But in the days after the administration first discovered its mistake, instead of trying to foreclose Abrego Garcia’s return, officials looked for ways to bring him home. They puzzled over the fragmentary evidence tying him to gang membership. And they worried about his safety in a prison where he could be targeted for attack.
A lawsuit filed by Abrego Garcia’s family sparked urgent conversations among attorneys at the Departments of State, Justice, and Homeland Security who were involved in formulating the government’s response. Their discussion—which has not been previously reported—reflected serious concerns, at odds with the administration’s later statements, according to two people familiar with the conversations, as well as notes and memos I reviewed. Both people spoke with me on condition of anonymity to discuss a sensitive matter of ongoing litigation.
These conversations show that U.S. officials initially sought to resolve Abrego Garcia’s case quietly and ensure his safety through the conventional diplomatic channels they’ve used in other cases involving a mistaken deportation. This time, though, their efforts were abruptly halted.
Late last month, three days after Abrego Garcia’s family filed its lawsuit over his deportation, government attorneys began discussing how to undo the mistake and bring him back. In their conversations, officials went so far as to float the idea of having the U.S. ambassador to El Salvador make a personal appeal to the country’s president for Abrego Garcia’s return. But first, the State Department’s legal team wanted more information from DHS about his alleged role in the MS-13 gang.
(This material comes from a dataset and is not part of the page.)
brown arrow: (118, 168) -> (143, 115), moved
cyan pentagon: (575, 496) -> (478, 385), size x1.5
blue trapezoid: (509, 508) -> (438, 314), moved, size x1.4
The thin evidence supplied in response was met with skepticism from the State Department lawyers. Abrego Garcia, who came to the United States illegally when he was 16 years old, was one of 23 Salvadorans deported on March 15. But his name had not appeared on an internal list of 10 gang members sought by President Nayib Bukele.
Attorneys at DHS had other concerns. They were aware that, six years ago, a judge had granted Abrego Garcia protected status over fears that he could be targeted for violence should he be returned to El Salvador. That protection was still in effect and had been violated by the March 15 deportation. They wanted to know if U.S. diplomats could ask the Salvadoran government to keep him separated from Barrio 18 gang members who had threatened him in the past and might harm him.
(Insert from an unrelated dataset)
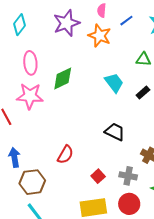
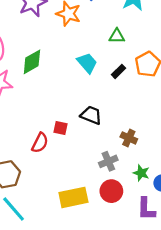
red square: (98, 176) -> (61, 128), moved, turned -32
gray cross: (128, 176) -> (108, 161), turned -30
But as criticism of the administration over its mishandling of the case spread, White House officials took over the response and began striking a far more strident tone in their public statements. They swiftly turned an admission of bureaucratic error into a political opportunity—a chance to flex executive authority and test the judicial branch’s ability to restrain presidential power. Abrego Garcia’s deportation became far more than just the case of one man; it developed into a measure of whether Donald Trump’s administration can send people—citizens or not—to foreign prisons without due process. All the while, Abrego Garcia has remained in detention in El Salvador, unable to communicate with his lawyers or his family.
White House Press Secretary Karoline Leavitt denied that there was an initial effort to return Abrego Garcia. “The Administration has always maintained the position that Abrego Garcia was the man we rightfully intended to deport because he is an illegal immigrant and MS-13 gang Member,” she said in a written response to questions, adding that the administration is complying with court orders in the case.
As the Trump administration resists the pressure to change course, legal proceedings continue. A conservative appellate-court judge issued a blistering opinion rejecting the government’s claims last week, and on Tuesday, the Justice Department said for the first time that U.S. officials had engaged in diplomatic negotiations over Abrego Garcia’s status. Abrego Garcia’s lawyers agreed Wednesday to a one-week pause on the case during closed proceedings whose records are under seal.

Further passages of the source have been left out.